In questo tornante tormentato il rapporto con le nuove generazioni è forse l’aspetto più delicato. Per decenni il cinema francese ha potuto contare su un’abitudine culturale fortissima alla sala, alimentata dalla scuola, dalla cinefilia diffusa, dai festival, dai cineclub, dalla presenza capillare dei cinema nei territori. Ma oggi quel pubblico si sta trasformando radicalmente. I più giovani preferiscono le piattaforme, i social network, i contenuti gratuiti. Guardano immagini continuamente, ma in modo frammentato, intermittente. E se non rifiutano necessariamente la sala, al pari dei loro coetanei europei sembrano viverla come esperienza eccezionale più che come abitudine regolare.

Un’evoluzione che sbatte al cinema francese tutta la sua fragilità. Perché il suo modello si è storicamente fondato non tanto sul film-evento, quanto sulla qualità media elevata dell’offerta. Su un cinema “alto” ma diffuso, sostenuto da una buona varietà di generi, autori e produzioni. Un sistema capace di far vivere le sale durante tutto l’anno, senza dipendere esclusivamente da pochi titoli-monstre.

Il mercato globale oggi sembra andare nella direzione opposta. Il theatrical viene trainato soprattutto da pochi titoli eccezionali, che funzionano da sostituitivi dei vecchi blockbuster e sono sostenuti da dinamiche psicosociali nuove come il FOMO. Il diavolo veste Prada 2. Michael e, prossimamente, The Odyssey di Christopher Nolan. Sono questi i titoli che riescono ancora a mobilitare gli spettatori e a imporre la sala come luogo irrinunciabile dell’esperienza cinematografica.

La Vénus électrique © Guy Ferrandis
La Vénus électrique © Guy Ferrandis

La Vénus électrique © Guy Ferrandis

Per quanto la Francia possa difendere una certa idea di cinema e la qualità diffusa della propria produzione, difficilmente potrà competere su quel terreno specifico. Non ha quella potenza spettacolare, di marketing e di comunicazione.

Di fronte a questo scenario, Cannes prova a rassicurare i francesi. 69 i titoli nazionali o coprodotti dalla Francia presenti nelle varie sezioni. È una risposta politica prima che artistica. Cannes si sta trasformando sempre più nella grande vetrina difensiva dell'eccezione francese. Lo fa rafforzando il Marché du Film, sostenendo le nuove forme immersive, valorizzando il cinema internazionale d'autore e consolidando l'alleanza con distributori indipendenti come Neon, che trasformano la legittimazione del festival in prestigio e candidature agli Oscar.

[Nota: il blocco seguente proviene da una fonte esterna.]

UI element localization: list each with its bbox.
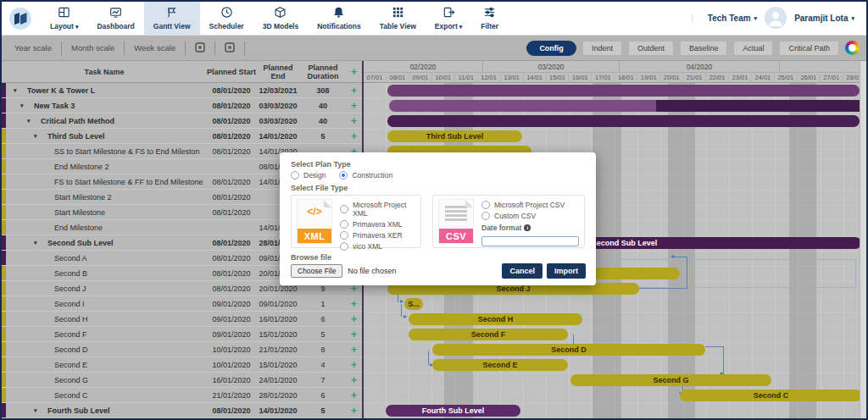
add-task-icon[interactable]: + bbox=[346, 131, 362, 141]
collapse-all-button[interactable] bbox=[186, 41, 215, 55]
nav-item-table-view[interactable]: Table View bbox=[370, 2, 426, 35]
add-task-icon[interactable]: + bbox=[346, 116, 362, 126]
app-logo-icon[interactable] bbox=[8, 7, 32, 30]
plan-option-construction[interactable]: Construction bbox=[339, 171, 392, 180]
cancel-button[interactable]: Cancel bbox=[502, 263, 542, 279]
date-format-input[interactable] bbox=[481, 236, 579, 246]
gantt-bar-fourth-sub-level[interactable]: Fourth Sub Level bbox=[386, 405, 520, 417]
file-option-custom-csv[interactable]: Custom CSV bbox=[481, 212, 579, 220]
table-row[interactable]: Second F09/01/202015/01/20205+ bbox=[2, 327, 362, 342]
file-option-vico-xml[interactable]: vico XML bbox=[340, 242, 415, 251]
table-row[interactable]: ▾Third Sub Level08/01/202014/01/20205+ bbox=[2, 129, 362, 144]
color-wheel-icon[interactable] bbox=[845, 41, 860, 55]
radio-icon[interactable] bbox=[291, 171, 299, 180]
add-task-icon[interactable]: + bbox=[346, 406, 362, 416]
file-option-primavera-xml[interactable]: Primavera XML bbox=[340, 220, 415, 229]
add-column-icon[interactable]: + bbox=[346, 67, 362, 77]
choose-file-button[interactable]: Choose File bbox=[291, 264, 342, 278]
table-row[interactable]: Second I09/01/202009/01/20201+ bbox=[2, 296, 362, 312]
table-row[interactable]: Second C21/01/202028/01/20206+ bbox=[2, 388, 362, 403]
scale-month-scale[interactable]: Month scale bbox=[62, 41, 125, 55]
radio-icon[interactable] bbox=[481, 201, 490, 209]
expand-arrow-icon[interactable]: ▾ bbox=[27, 118, 31, 124]
table-row[interactable]: Second E10/01/202015/01/20204+ bbox=[2, 357, 362, 373]
plan-option-design[interactable]: Design bbox=[291, 171, 326, 180]
col-planned-duration[interactable]: Planned Duration bbox=[300, 64, 346, 80]
gantt-bar-second-d[interactable]: Second D bbox=[432, 344, 705, 356]
table-row[interactable]: Second G16/01/202024/01/20207+ bbox=[2, 373, 362, 388]
scale-week-scale[interactable]: Week scale bbox=[125, 41, 186, 55]
planned-start-cell: 09/01/2020 bbox=[207, 330, 256, 339]
expand-arrow-icon[interactable]: ▾ bbox=[14, 87, 17, 94]
expand-arrow-icon[interactable]: ▾ bbox=[34, 407, 37, 414]
outdent-button[interactable]: Outdent bbox=[628, 41, 674, 56]
add-task-icon[interactable]: + bbox=[346, 360, 362, 370]
add-task-icon[interactable]: + bbox=[346, 101, 362, 111]
add-task-icon[interactable]: + bbox=[346, 314, 362, 324]
table-row[interactable]: ▾Critical Path Method08/01/202003/03/202… bbox=[2, 113, 362, 129]
gantt-bar-second-c[interactable]: Second C bbox=[680, 390, 862, 401]
user-menu[interactable]: Paramjit Lota ▾ bbox=[794, 14, 854, 23]
gantt-bar-second-f[interactable]: Second F bbox=[409, 329, 568, 340]
gantt-bar-second-h[interactable]: Second H bbox=[409, 313, 582, 325]
radio-icon[interactable] bbox=[340, 205, 348, 213]
file-option-primavera-xer[interactable]: Primavera XER bbox=[340, 231, 415, 240]
gantt-bar[interactable] bbox=[656, 100, 866, 112]
add-task-icon[interactable]: + bbox=[346, 375, 362, 385]
add-task-icon[interactable]: + bbox=[346, 390, 362, 401]
config-button[interactable]: Config bbox=[526, 41, 576, 56]
nav-item-gantt-view[interactable]: Gantt View bbox=[144, 2, 200, 35]
baseline-button[interactable]: Baseline bbox=[680, 41, 728, 56]
expand-arrow-icon[interactable]: ▾ bbox=[34, 133, 37, 140]
table-row[interactable]: ▾Tower K & Tower L08/01/202012/03/202130… bbox=[2, 83, 362, 98]
add-task-icon[interactable]: + bbox=[346, 345, 362, 355]
planned-duration-cell: 5 bbox=[300, 406, 346, 415]
col-task-name[interactable]: Task Name bbox=[2, 68, 207, 76]
planned-duration-cell: 4 bbox=[300, 361, 346, 369]
nav-item-scheduler[interactable]: Scheduler bbox=[200, 2, 253, 35]
file-option-microsoft-project-xml[interactable]: Microsoft Project XML bbox=[340, 201, 415, 218]
radio-icon[interactable] bbox=[340, 242, 348, 251]
nav-item-label: Filter bbox=[481, 22, 498, 30]
vertical-scrollbar[interactable] bbox=[860, 61, 866, 418]
workspace-selector[interactable]: Tech Team ▾ bbox=[692, 14, 757, 23]
table-row[interactable]: Second H09/01/202016/01/20206+ bbox=[2, 312, 362, 327]
radio-icon[interactable] bbox=[481, 212, 490, 220]
radio-icon[interactable] bbox=[340, 231, 348, 240]
add-task-icon[interactable]: + bbox=[346, 86, 362, 96]
table-row[interactable]: ▾New Task 308/01/202003/03/202040+ bbox=[2, 98, 362, 113]
table-row[interactable]: Second D10/01/202021/01/20208+ bbox=[2, 342, 362, 357]
critical-path-button[interactable]: Critical Path bbox=[779, 41, 839, 56]
col-planned-start[interactable]: Planned Start bbox=[207, 68, 256, 76]
nav-item-notifications[interactable]: Notifications bbox=[308, 2, 370, 35]
nav-item-layout[interactable]: Layout▾ bbox=[41, 2, 87, 35]
nav-item-3d-models[interactable]: 3D Models bbox=[253, 2, 309, 35]
import-button[interactable]: Import bbox=[547, 263, 586, 279]
indent-button[interactable]: Indent bbox=[582, 41, 622, 56]
gantt-bar[interactable] bbox=[387, 115, 860, 127]
expand-all-button[interactable] bbox=[215, 41, 245, 55]
expand-arrow-icon[interactable]: ▾ bbox=[20, 102, 24, 109]
col-planned-end[interactable]: Planned End bbox=[256, 64, 300, 80]
add-task-icon[interactable]: + bbox=[346, 329, 362, 340]
dependency-line bbox=[401, 304, 402, 317]
gantt-bar-second-e[interactable]: Second E bbox=[432, 359, 568, 371]
gantt-bar[interactable] bbox=[387, 85, 860, 97]
file-option-microsoft-project-csv[interactable]: Microsoft Project CSV bbox=[481, 201, 579, 209]
gantt-bar-s-[interactable]: S... bbox=[404, 298, 423, 310]
avatar[interactable] bbox=[765, 7, 787, 30]
radio-icon[interactable] bbox=[339, 171, 348, 180]
table-row[interactable]: ▾Fourth Sub Level08/01/202014/01/20205+ bbox=[2, 403, 362, 418]
gantt-bar-third-sub-level[interactable]: Third Sub Level bbox=[387, 130, 522, 142]
add-task-icon[interactable]: + bbox=[346, 299, 362, 309]
scale-year-scale[interactable]: Year scale bbox=[5, 41, 62, 55]
radio-icon[interactable] bbox=[340, 220, 348, 229]
nav-item-filter[interactable]: Filter bbox=[471, 2, 508, 35]
nav-item-dashboard[interactable]: Dashboard bbox=[87, 2, 143, 35]
actual-button[interactable]: Actual bbox=[733, 41, 773, 56]
task-name-cell: Second D bbox=[2, 345, 207, 354]
nav-item-export[interactable]: Export▾ bbox=[426, 2, 471, 35]
expand-arrow-icon[interactable]: ▾ bbox=[34, 240, 37, 246]
gantt-bar[interactable] bbox=[389, 100, 656, 112]
gantt-bar-second-g[interactable]: Second G bbox=[570, 374, 771, 386]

Forse non è un caso che ad aprire questa 79ª edizione sia La Vénus Électrique di Pierre Salvadori, elegante commedia romantica burlesca ambientata nella Parigi del 1928, interpretata da Pio Marmaï, Anaïs Demoustier, Gilles Lellouche, Vimala Pons, Gustave Kervern e Madeleine Baudot. Un film che già nel titolo sembra dire molto dello stato attuale del cinema francese, della sua bellezza ancora luminosa, ancora magnetica, ma attraversata da una corrente nervosa, instabile, imprevedibile. Una proposta che sembra rimarcare un desiderio di celebrazione quasi colpevole, colto in fallo di frustrazione da presente, di disperazione da futuro. Davanti al paesaggio fluido del cinema 3.0, il plotone di fuoco del Festival potrebbe non essere sufficiente a dissipare le paure.
I giochi, stavolta, sembrano davvero aperti.